My Amazon Review of Francine Mathews' "Too Bad to Die: A Novel"

When Ian Fleming Became James Bond

Former CIA analyst Francine Mathews places the real life Commander Ian Fleming at the center of a German assassination plot to kill the Big Three at the Tehran Conference in late 1943. We first see Fleming at a pre-conference gathering in Cairo with Roosevelt and Churchill and their respective entourages. We get caught up in the political and sexual intrigues of such players as Pamela Churchill, Churchill’s daughter-in-law, who while longing for her boyfriend Averill Harriman, the U.S. ambassador to the Soviet Union, she had time to have an affair with CBS newsman Edward R. Morrow. There is also Churchill’s daughter Sarah Oliver who though married is having an affair with Gil Winant, the U.S. ambassador to Britain.
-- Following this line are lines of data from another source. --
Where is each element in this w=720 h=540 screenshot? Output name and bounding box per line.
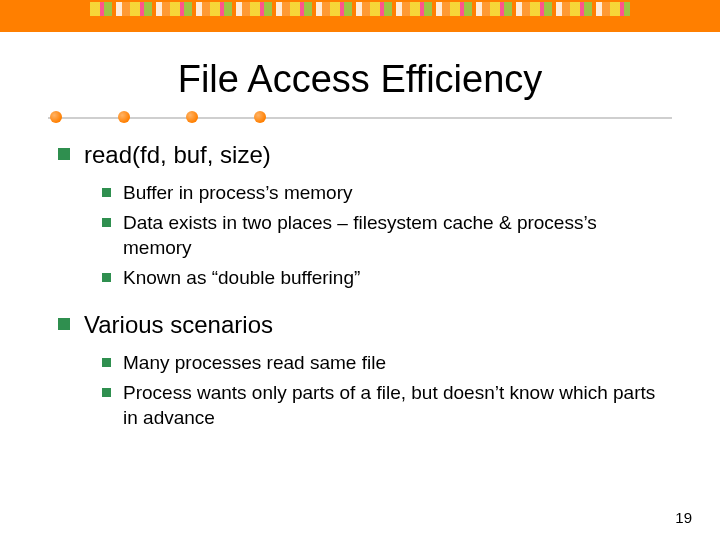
bullet-icon — [102, 273, 111, 282]
bullet-level1: read(fd, buf, size) — [84, 139, 271, 170]
bullet-level2: Many processes read same file — [123, 350, 386, 376]
divider — [48, 107, 672, 127]
bullet-icon — [102, 188, 111, 197]
decorative-pattern — [90, 2, 630, 16]
content-area: read(fd, buf, size) Buffer in process’s … — [58, 139, 662, 431]
decorative-top-bar — [0, 0, 720, 32]
bullet-level2: Known as “double buffering” — [123, 265, 360, 291]
bullet-icon — [102, 388, 111, 397]
page-number: 19 — [675, 509, 692, 526]
bullet-icon — [58, 148, 70, 160]
bullet-icon — [102, 218, 111, 227]
bullet-icon — [58, 318, 70, 330]
slide-title: File Access Efficiency — [0, 58, 720, 101]
bullet-level2: Process wants only parts of a file, but … — [123, 380, 662, 431]
bullet-level2: Data exists in two places – filesystem c… — [123, 210, 662, 261]
bullet-level1: Various scenarios — [84, 309, 273, 340]
bullet-level2: Buffer in process’s memory — [123, 180, 353, 206]
bullet-icon — [102, 358, 111, 367]
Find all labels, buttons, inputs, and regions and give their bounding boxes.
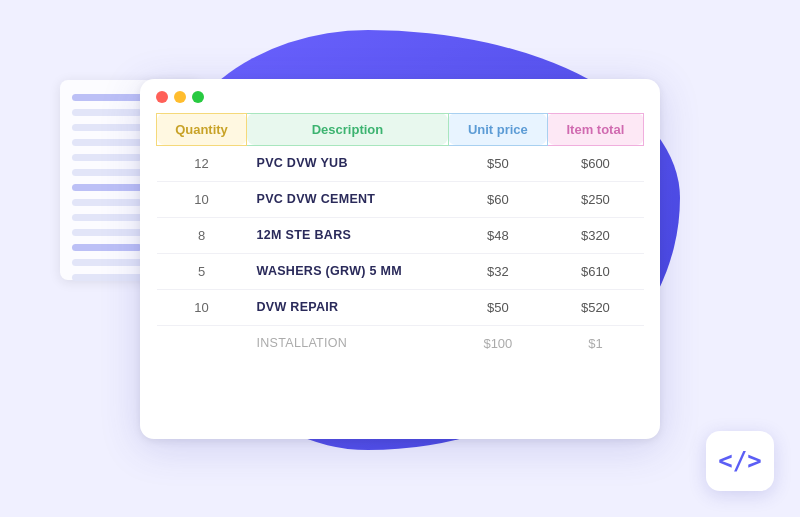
doc-line (72, 199, 142, 206)
traffic-light-red[interactable] (156, 91, 168, 103)
table-row: 10DVW REPAIR$50$520 (157, 289, 644, 325)
cell-quantity: 10 (157, 289, 247, 325)
cell-description: INSTALLATION (247, 325, 449, 361)
cell-quantity (157, 325, 247, 361)
cell-item-total: $520 (547, 289, 643, 325)
table-body: 12PVC DVW YUB$50$60010PVC DVW CEMENT$60$… (157, 145, 644, 361)
col-header-quantity: Quantity (157, 113, 247, 145)
table-row: 5WASHERS (GRW) 5 MM$32$610 (157, 253, 644, 289)
cell-description: WASHERS (GRW) 5 MM (247, 253, 449, 289)
cell-quantity: 10 (157, 181, 247, 217)
cell-unit-price: $50 (448, 289, 547, 325)
cell-description: 12M STE BARS (247, 217, 449, 253)
table-row: 12PVC DVW YUB$50$600 (157, 145, 644, 181)
invoice-table: Quantity Description Unit price Item tot… (156, 113, 644, 361)
traffic-light-green[interactable] (192, 91, 204, 103)
cell-quantity: 5 (157, 253, 247, 289)
cell-quantity: 12 (157, 145, 247, 181)
cell-unit-price: $60 (448, 181, 547, 217)
doc-line (72, 244, 142, 251)
table-header-row: Quantity Description Unit price Item tot… (157, 113, 644, 145)
table-row: 812M STE BARS$48$320 (157, 217, 644, 253)
cell-quantity: 8 (157, 217, 247, 253)
cell-item-total: $250 (547, 181, 643, 217)
cell-description: DVW REPAIR (247, 289, 449, 325)
cell-unit-price: $32 (448, 253, 547, 289)
cell-item-total: $600 (547, 145, 643, 181)
col-header-unit-price: Unit price (448, 113, 547, 145)
table-container: Quantity Description Unit price Item tot… (140, 113, 660, 361)
col-header-description: Description (247, 113, 449, 145)
cell-unit-price: $50 (448, 145, 547, 181)
table-row: INSTALLATION$100$1 (157, 325, 644, 361)
doc-line (72, 109, 142, 116)
titlebar (140, 79, 660, 113)
col-header-item-total: Item total (547, 113, 643, 145)
cell-item-total: $1 (547, 325, 643, 361)
cell-unit-price: $48 (448, 217, 547, 253)
cell-item-total: $610 (547, 253, 643, 289)
table-row: 10PVC DVW CEMENT$60$250 (157, 181, 644, 217)
cell-item-total: $320 (547, 217, 643, 253)
code-icon: </> (718, 447, 761, 475)
main-window: Quantity Description Unit price Item tot… (140, 79, 660, 439)
cell-description: PVC DVW YUB (247, 145, 449, 181)
cell-description: PVC DVW CEMENT (247, 181, 449, 217)
traffic-light-yellow[interactable] (174, 91, 186, 103)
cell-unit-price: $100 (448, 325, 547, 361)
doc-line (72, 154, 142, 161)
code-badge: </> (706, 431, 774, 491)
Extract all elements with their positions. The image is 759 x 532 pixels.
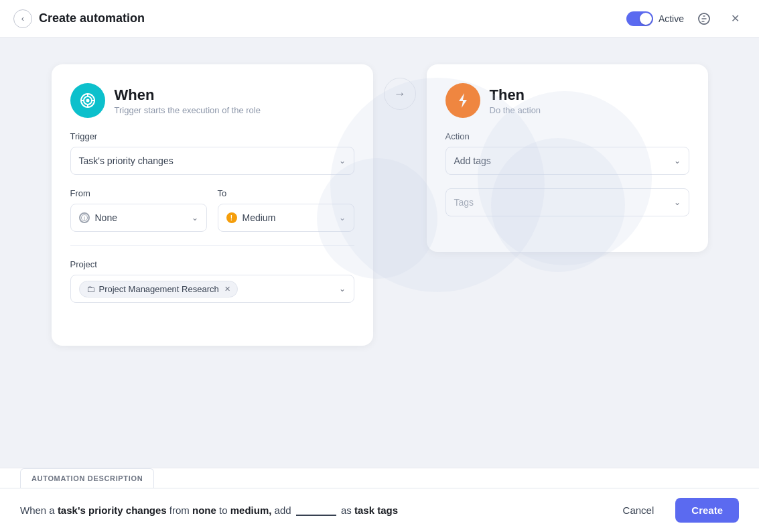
from-value: None <box>95 212 117 223</box>
trigger-field-group: Trigger Task's priority changes ⌄ <box>70 131 354 175</box>
desc-content: When a task's priority changes from none… <box>0 488 759 532</box>
tags-placeholder: Tags <box>454 197 474 208</box>
arrow-connector: → <box>384 64 416 110</box>
active-toggle[interactable] <box>626 11 653 26</box>
desc-bold2: none <box>192 505 216 516</box>
page-title: Create automation <box>39 11 145 25</box>
then-card: Then Do the action Action Add tags ⌄ Tag… <box>427 64 708 252</box>
close-button[interactable]: ✕ <box>724 8 746 29</box>
desc-as: as <box>341 505 354 516</box>
from-select[interactable]: i None ⌄ <box>70 204 207 232</box>
from-value-wrapper: i None <box>79 212 117 223</box>
to-select[interactable]: Medium ⌄ <box>218 204 354 232</box>
back-button[interactable]: ‹ <box>13 9 32 28</box>
priority-medium-icon <box>226 212 237 223</box>
when-card: When Trigger starts the execution of the… <box>52 64 373 346</box>
project-tag-remove-button[interactable]: ✕ <box>224 285 230 293</box>
when-subtitle: Trigger starts the execution of the role <box>115 105 261 115</box>
desc-add: add <box>275 505 294 516</box>
tab-area: AUTOMATION DESCRIPTION <box>0 468 759 488</box>
desc-to: to <box>219 505 230 516</box>
to-value: Medium <box>243 212 276 223</box>
from-label: From <box>70 188 207 198</box>
description-text: When a task's priority changes from none… <box>20 505 398 516</box>
from-chevron-icon: ⌄ <box>192 213 198 222</box>
trigger-chevron-icon: ⌄ <box>339 156 346 165</box>
action-value: Add tags <box>454 155 491 166</box>
back-icon: ‹ <box>21 13 24 23</box>
to-chevron-icon: ⌄ <box>339 213 346 222</box>
desc-bold4: task tags <box>354 505 398 516</box>
project-tag-label: Project Management Research <box>99 284 219 294</box>
tags-field-group: Tags ⌄ <box>445 188 689 216</box>
when-title-group: When Trigger starts the execution of the… <box>115 86 261 115</box>
action-buttons: Cancel Create <box>610 498 739 523</box>
header-right: Active ✕ <box>626 8 746 29</box>
desc-bold3: medium, <box>230 505 272 516</box>
bolt-icon <box>454 92 472 109</box>
create-button[interactable]: Create <box>675 498 739 523</box>
then-title: Then <box>490 86 541 104</box>
svg-marker-10 <box>459 93 467 108</box>
action-chevron-icon: ⌄ <box>674 156 681 165</box>
project-tags-wrapper: 🗀 Project Management Research ✕ <box>79 281 238 297</box>
then-title-group: Then Do the action <box>490 86 541 115</box>
tags-chevron-icon: ⌄ <box>674 198 681 207</box>
divider <box>70 245 354 246</box>
to-label: To <box>218 188 354 198</box>
project-select[interactable]: 🗀 Project Management Research ✕ ⌄ <box>70 275 354 303</box>
header-left: ‹ Create automation <box>13 9 626 28</box>
action-label: Action <box>445 131 689 141</box>
comment-button[interactable] <box>693 8 715 29</box>
active-label: Active <box>659 13 684 24</box>
svg-point-3 <box>86 99 89 103</box>
project-tag: 🗀 Project Management Research ✕ <box>79 281 238 297</box>
to-value-wrapper: Medium <box>226 212 276 223</box>
project-label: Project <box>70 259 354 269</box>
trigger-select[interactable]: Task's priority changes ⌄ <box>70 147 354 175</box>
when-card-header: When Trigger starts the execution of the… <box>70 83 354 118</box>
action-select[interactable]: Add tags ⌄ <box>445 147 689 175</box>
close-icon: ✕ <box>731 12 740 25</box>
arrow-circle: → <box>384 78 416 110</box>
bottom-section: AUTOMATION DESCRIPTION When a task's pri… <box>0 468 759 532</box>
then-subtitle: Do the action <box>490 105 541 115</box>
desc-bar-inner: When a task's priority changes from none… <box>0 488 759 532</box>
arrow-right-icon: → <box>394 87 406 101</box>
main-content: When Trigger starts the execution of the… <box>0 38 759 465</box>
desc-prefix: When a <box>20 505 55 516</box>
target-icon <box>79 92 96 109</box>
cancel-button[interactable]: Cancel <box>610 498 668 523</box>
trigger-value: Task's priority changes <box>79 155 174 166</box>
tags-select[interactable]: Tags ⌄ <box>445 188 689 216</box>
from-to-row: From i None ⌄ To <box>70 188 354 232</box>
when-title: When <box>115 86 261 104</box>
action-field-group: Action Add tags ⌄ <box>445 131 689 175</box>
project-chevron-icon: ⌄ <box>339 284 346 293</box>
info-icon: i <box>81 214 88 221</box>
trigger-label: Trigger <box>70 131 354 141</box>
header: ‹ Create automation Active ✕ <box>0 0 759 38</box>
comment-icon <box>697 12 711 25</box>
when-icon <box>70 83 105 118</box>
svg-text:i: i <box>84 216 85 220</box>
automation-description-tab[interactable]: AUTOMATION DESCRIPTION <box>20 468 154 488</box>
toggle-thumb <box>640 13 652 25</box>
from-col: From i None ⌄ <box>70 188 207 232</box>
priority-none-icon: i <box>79 212 90 223</box>
then-icon <box>445 83 480 118</box>
desc-bold1: task's priority changes <box>58 505 167 516</box>
desc-from: from <box>169 505 192 516</box>
desc-blank <box>296 515 336 516</box>
active-toggle-wrapper: Active <box>626 11 684 26</box>
to-col: To Medium ⌄ <box>218 188 354 232</box>
then-card-header: Then Do the action <box>445 83 689 118</box>
project-field-group: Project 🗀 Project Management Research ✕ … <box>70 259 354 303</box>
folder-icon: 🗀 <box>86 284 95 294</box>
In Cairo Fleming, in his capacity as assistant to Britain’s director of naval intelligence, uncovers the German plot, code-named “Operation Long Jump”. He does this with the aid of Bletchley Park’s Allan Turing. As an aside “operation long jump” was a fictitious NKVD operation set up by Stalin to curry favor with the west to give him credit for foiling an assassination plot. Here it is all too real and as in the fictitious plot German commando and probably the exemplar of special operations Otto Skorzeny plays a leading role.

The plot involves an internal spy within the British or U.S. delegation code-named Fencer along with an accomplice code-named Kitten. It turns to Fleming to uncover the plot which takes us through the bazaars of Cairo and Tehran all the while we eves drop on the summit meeting that is setting the date for the invasion of Europe and beginning to redraw the map of Poland. Along the way Fleming is captured and tortured and of course runs into a very attractive spy. Here James Bond becomes his alter-ego.


Because we know the Big Three walked out of the Tehran Conference very much alive, the focus is on who is Fencer. For me that was an easy call, but despite that Francine Mathews knows how to tell a great tale of historical fiction.